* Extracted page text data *
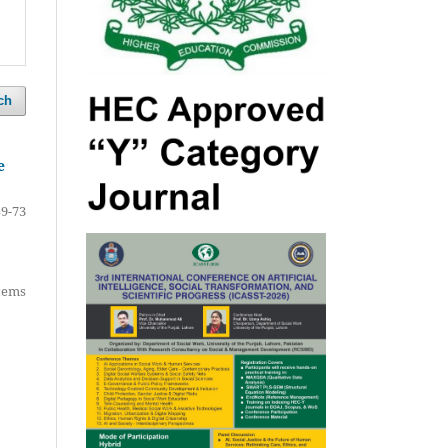
ch
e
59-73
items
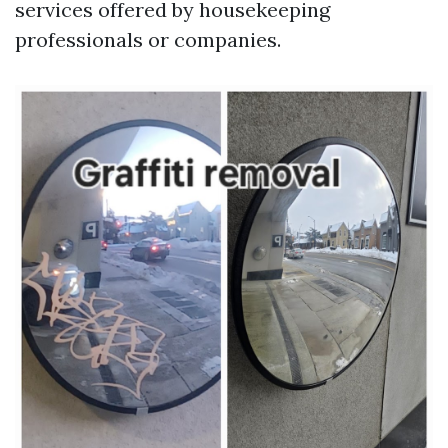
services offered by housekeeping
professionals or companies.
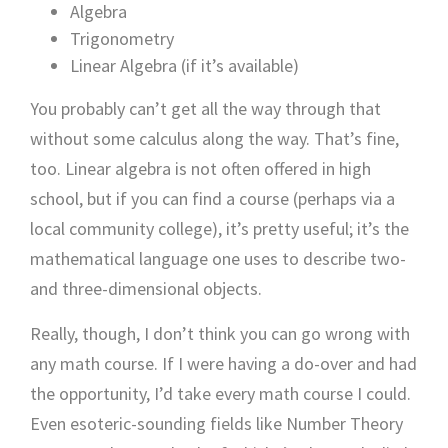
Algebra
Trigonometry
Linear Algebra (if it’s available)
You probably can’t get all the way through that
without some calculus along the way. That’s fine,
too. Linear algebra is not often offered in high
school, but if you can find a course (perhaps via a
local community college), it’s pretty useful; it’s the
mathematical language one uses to describe two-
and three-dimensional objects.
Really, though, I don’t think you can go wrong with
any math course. If I were having a do-over and had
the opportunity, I’d take every math course I could.
Even esoteric-sounding fields like Number Theory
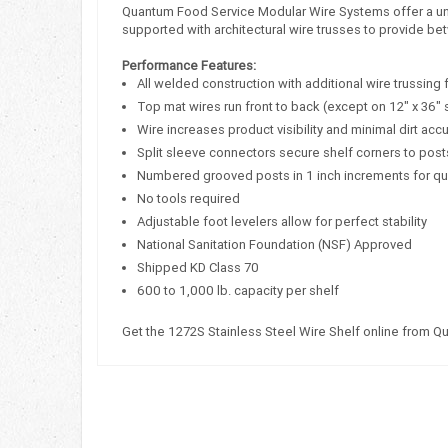
Quantum Food Service Modular Wire Systems offer a uniqu
supported with architectural wire trusses to provide bet
Performance Features:
All welded construction with additional wire trussing 
Top mat wires run front to back (except on 12" x 36" 
Wire increases product visibility and minimal dirt acc
Split sleeve connectors secure shelf corners to post
Numbered grooved posts in 1 inch increments for q
No tools required
Adjustable foot levelers allow for perfect stability
National Sanitation Foundation (NSF) Approved
Shipped KD Class 70
600 to 1,000 lb. capacity per shelf
Get the 1272S Stainless Steel Wire Shelf online from Q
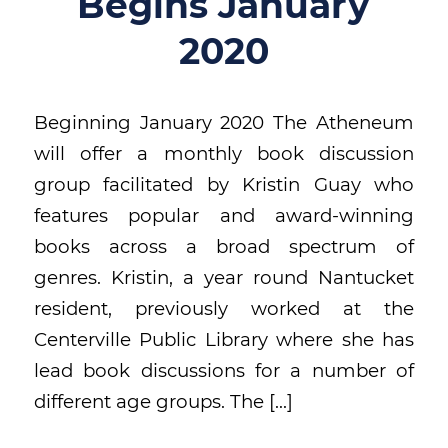
Begins January
2020
Beginning January 2020 The Atheneum
will offer a monthly book discussion
group facilitated by Kristin Guay who
features popular and award-winning
books across a broad spectrum of
genres. Kristin, a year round Nantucket
resident, previously worked at the
Centerville Public Library where she has
lead book discussions for a number of
different age groups. The […]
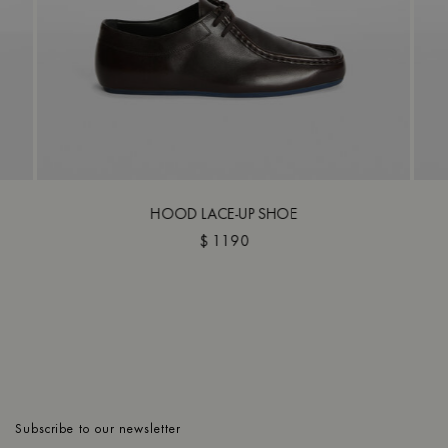
HOOD LACE-UP SHOE
$ 1190
Subscribe to our newsletter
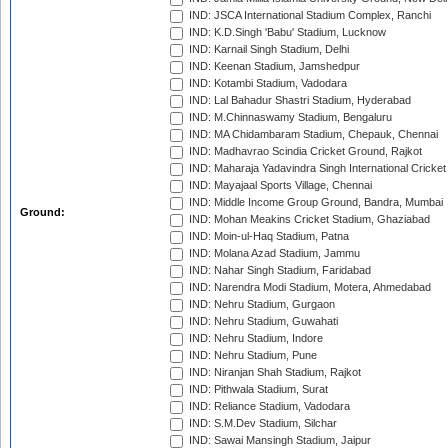
IND: JSCA International Stadium Complex, Ranchi
IND: K.D.Singh 'Babu' Stadium, Lucknow
IND: Karnail Singh Stadium, Delhi
IND: Keenan Stadium, Jamshedpur
IND: Kotambi Stadium, Vadodara
IND: Lal Bahadur Shastri Stadium, Hyderabad
IND: M.Chinnaswamy Stadium, Bengaluru
IND: MA Chidambaram Stadium, Chepauk, Chennai
IND: Madhavrao Scindia Cricket Ground, Rajkot
IND: Maharaja Yadavindra Singh International Cricke
IND: Mayajaal Sports Village, Chennai
IND: Middle Income Group Ground, Bandra, Mumbai
Ground:
IND: Mohan Meakins Cricket Stadium, Ghaziabad
IND: Moin-ul-Haq Stadium, Patna
IND: Molana Azad Stadium, Jammu
IND: Nahar Singh Stadium, Faridabad
IND: Narendra Modi Stadium, Motera, Ahmedabad
IND: Nehru Stadium, Gurgaon
IND: Nehru Stadium, Guwahati
IND: Nehru Stadium, Indore
IND: Nehru Stadium, Pune
IND: Niranjan Shah Stadium, Rajkot
IND: Pithwala Stadium, Surat
IND: Reliance Stadium, Vadodara
IND: S.M.Dev Stadium, Silchar
IND: Sawai Mansingh Stadium, Jaipur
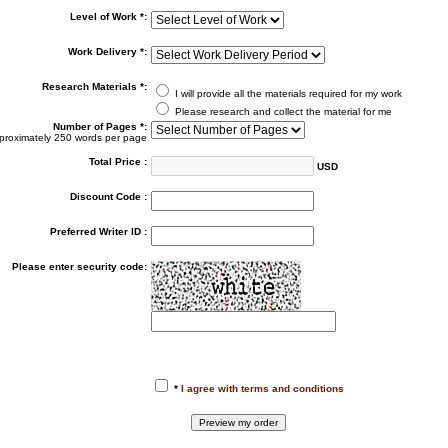
Level of Work *:
Work Delivery *:
Research Materials *:
I will provide all the materials required for my work
Please research and collect the material for me
Number of Pages *:
proximately 250 words per page
Total Price :
USD
Discount Code :
Preferred Writer ID :
Please enter security code:
*
I agree with terms and conditions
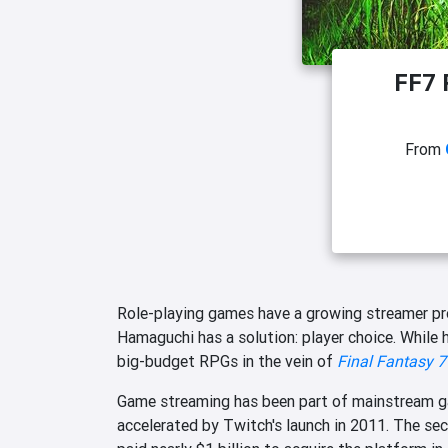
FF7 
From
Role-playing games have a growing streamer p
Hamaguchi has a solution: player choice. While 
big-budget RPGs in the vein of
Final Fantasy 7
Game streaming has been part of mainstream gam
accelerated by Twitch's launch in 2011. The se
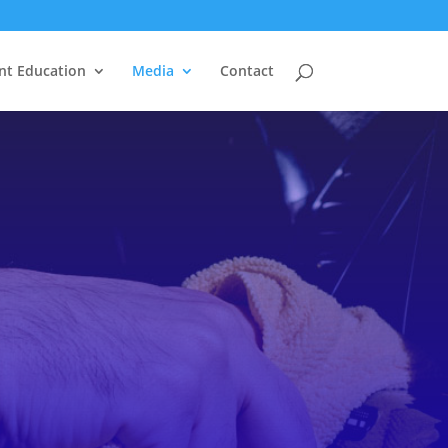
nt Education
Media
Contact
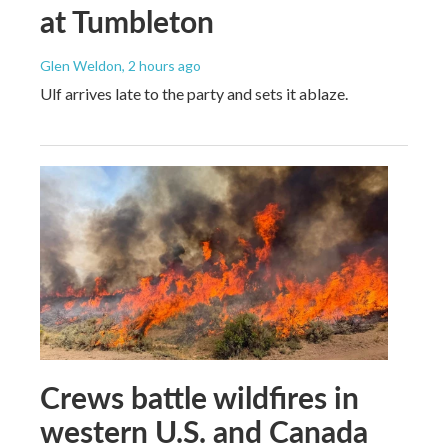
at Tumbleton
Glen Weldon
, 2 hours ago
Ulf arrives late to the party and sets it ablaze.
Crews battle wildfires in
western U.S. and Canada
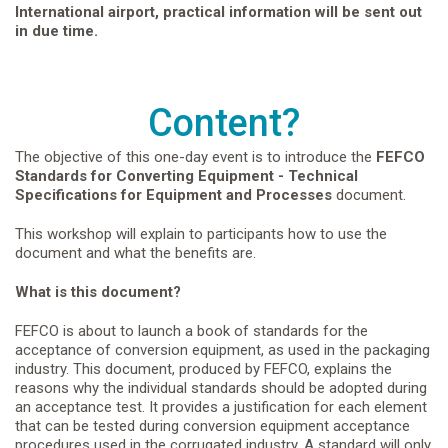
International airport, practical information will be sent out
in due time.
Content?
The objective of this one-day event is to introduce the
FEFCO
Standards for Converting Equipment - Technical
Specifications for Equipment and Processes
document.
This workshop will explain to participants how to use the
document and what the benefits are.
What is this document?
FEFCO is about to launch a book of standards for the
acceptance of conversion equipment, as used in the packaging
industry. This document, produced by FEFCO, explains the
reasons why the individual standards should be adopted during
an acceptance test. It provides a justification for each element
that can be tested during conversion equipment acceptance
procedures used in the corrugated industry. A standard will only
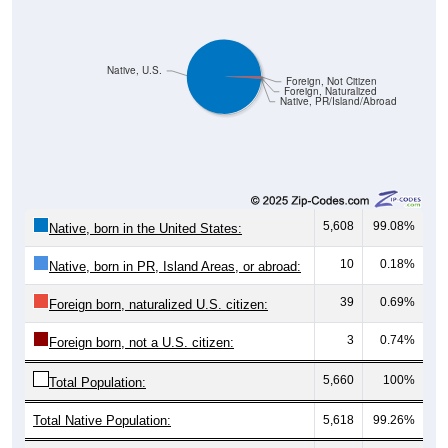
Native, U.S.
Foreign, Not Citizen
Foreign, Naturalized
Native, PR/Island/Abroad
5,608
99.08%
Native, born in the United States:
10
0.18%
Native, born in PR, Island Areas, or abroad:
39
0.69%
Foreign born, naturalized U.S. citizen:
3
0.74%
Foreign born, not a U.S. citizen:
5,660
100%
Total Population:
Total Native Population:
5,618
99.26%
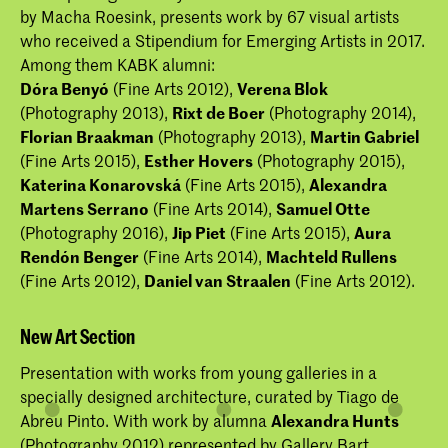
by Macha Roesink, presents work by 67 visual artists
who received a Stipendium for Emerging Artists in 2017.
Among them KABK alumni:
Dóra Benyó
(Fine Arts 2012),
Verena Blok
(Photography 2013),
Rixt de Boer
(Photography 2014),
Florian Braakman
(Photography 2013),
Martin Gabriel
(Fine Arts 2015),
Esther Hovers
(Photography 2015),
Katerina Konarovská
(Fine Arts 2015),
Alexandra
Martens Serrano
(Fine Arts 2014),
Samuel Otte
(Photography 2016),
Jip Piet
(Fine Arts 2015),
Aura
Rendón Benger
(Fine Arts 2014),
Machteld Rullens
(Fine Arts 2012),
Daniel van Straalen
(Fine Arts 2012).
New Art Section
Presentation with works from young galleries in a
specially designed architecture, curated by Tiago de
Abreu Pinto. With work by alumna
Alexandra Hunts
(Photography 2012) represented by Gallery Bart.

* Work required *
Print each entry above verbatim, pictures left out.

* Answer area *
ch
e
59-73
items
services offered by housekeeping
professionals or companies.
Algebra
Trigonometry
Linear Algebra (if it’s available)
You probably can’t get all the way through that
without some calculus along the way. That’s fine,
too. Linear algebra is not often offered in high
school, but if you can find a course (perhaps via a
local community college), it’s pretty useful; it’s the
mathematical language one uses to describe two-
and three-dimensional objects.
Really, though, I don’t think you can go wrong with
any math course. If I were having a do-over and had
the opportunity, I’d take every math course I could.
Even esoteric-sounding fields like Number Theory
Quantum Food Service Modular Wire Systems offer a uniqu
supported with architectural wire trusses to provide bet
Performance Features:
All welded construction with additional wire trussing 
Top mat wires run front to back (except on 12" x 36" 
Wire increases product visibility and minimal dirt acc
Split sleeve connectors secure shelf corners to post
Numbered grooved posts in 1 inch increments for q
No tools required
Adjustable foot levelers allow for perfect stability
National Sanitation Foundation (NSF) Approved
Shipped KD Class 70
600 to 1,000 lb. capacity per shelf
Get the 1272S Stainless Steel Wire Shelf online from Q
Begins January
2020
Beginning January 2020 The Atheneum
will offer a monthly book discussion
group facilitated by Kristin Guay who
features popular and award-winning
books across a broad spectrum of
genres. Kristin, a year round Nantucket
resident, previously worked at the
Centerville Public Library where she has
lead book discussions for a number of
different age groups. The […]
HOOD LACE-UP SHOE
$ 1190
Subscribe to our newsletter
IND: JSCA International Stadium Complex, Ranchi
IND: K.D.Singh 'Babu' Stadium, Lucknow
IND: Karnail Singh Stadium, Delhi
IND: Keenan Stadium, Jamshedpur
IND: Kotambi Stadium, Vadodara
IND: Lal Bahadur Shastri Stadium, Hyderabad
IND: M.Chinnaswamy Stadium, Bengaluru
IND: MA Chidambaram Stadium, Chepauk, Chennai
IND: Madhavrao Scindia Cricket Ground, Rajkot
IND: Maharaja Yadavindra Singh International Cricke
IND: Mayajaal Sports Village, Chennai
IND: Middle Income Group Ground, Bandra, Mumbai
Ground:
IND: Mohan Meakins Cricket Stadium, Ghaziabad
IND: Moin-ul-Haq Stadium, Patna
IND: Molana Azad Stadium, Jammu
IND: Nahar Singh Stadium, Faridabad
IND: Narendra Modi Stadium, Motera, Ahmedabad
IND: Nehru Stadium, Gurgaon
IND: Nehru Stadium, Guwahati
IND: Nehru Stadium, Indore
IND: Nehru Stadium, Pune
IND: Niranjan Shah Stadium, Rajkot
IND: Pithwala Stadium, Surat
IND: Reliance Stadium, Vadodara
IND: S.M.Dev Stadium, Silchar
IND: Sawai Mansingh Stadium, Jaipur
Level of Work *:
Work Delivery *:
Research Materials *:
I will provide all the materials required for my work
Please research and collect the material for me
Number of Pages *:
proximately 250 words per page
Total Price :
USD
Discount Code :
Preferred Writer ID :
Please enter security code:
*
I agree with terms and conditions
FF7 
From
Role-playing games have a growing streamer p
Hamaguchi has a solution: player choice. While 
big-budget RPGs in the vein of
Final Fantasy 7
Game streaming has been part of mainstream gam
accelerated by Twitch's launch in 2011. The se
nt Education
Media
Contact
at Tumbleton
Glen Weldon
, 2 hours ago
Ulf arrives late to the party and sets it ablaze.
Crews battle wildfires in
western U.S. and Canada
International airport, practical information will be sent out
in due time.
Content?
The objective of this one-day event is to introduce the
FEFCO
Standards for Converting Equipment - Technical
Specifications for Equipment and Processes
document.
This workshop will explain to participants how to use the
document and what the benefits are.
What is this document?
FEFCO is about to launch a book of standards for the
acceptance of conversion equipment, as used in the packaging
industry. This document, produced by FEFCO, explains the
reasons why the individual standards should be adopted during
an acceptance test. It provides a justification for each element
that can be tested during conversion equipment acceptance
procedures used in the corrugated industry. A standard will only
Native, U.S.
Foreign, Not Citizen
Foreign, Naturalized
Native, PR/Island/Abroad
5,608
99.08%
Native, born in the United States:
10
0.18%
Native, born in PR, Island Areas, or abroad:
39
0.69%
Foreign born, naturalized U.S. citizen:
3
0.74%
Foreign born, not a U.S. citizen:
5,660
100%
Total Population:
Total Native Population:
5,618
99.26%
by Macha Roesink, presents work by 67 visual artists
who received a Stipendium for Emerging Artists in 2017.
Among them KABK alumni:
Dóra Benyó
(Fine Arts 2012),
Verena Blok
(Photography 2013),
Rixt de Boer
(Photography 2014),
Florian Braakman
(Photography 2013),
Martin Gabriel
(Fine Arts 2015),
Esther Hovers
(Photography 2015),
Katerina Konarovská
(Fine Arts 2015),
Alexandra
Martens Serrano
(Fine Arts 2014),
Samuel Otte
(Photography 2016),
Jip Piet
(Fine Arts 2015),
Aura
Rendón Benger
(Fine Arts 2014),
Machteld Rullens
(Fine Arts 2012),
Daniel van Straalen
(Fine Arts 2012).
New Art Section
Presentation with works from young galleries in a
specially designed architecture, curated by Tiago de
Abreu Pinto. With work by alumna
Alexandra Hunts
(Photography 2012) represented by Gallery Bart.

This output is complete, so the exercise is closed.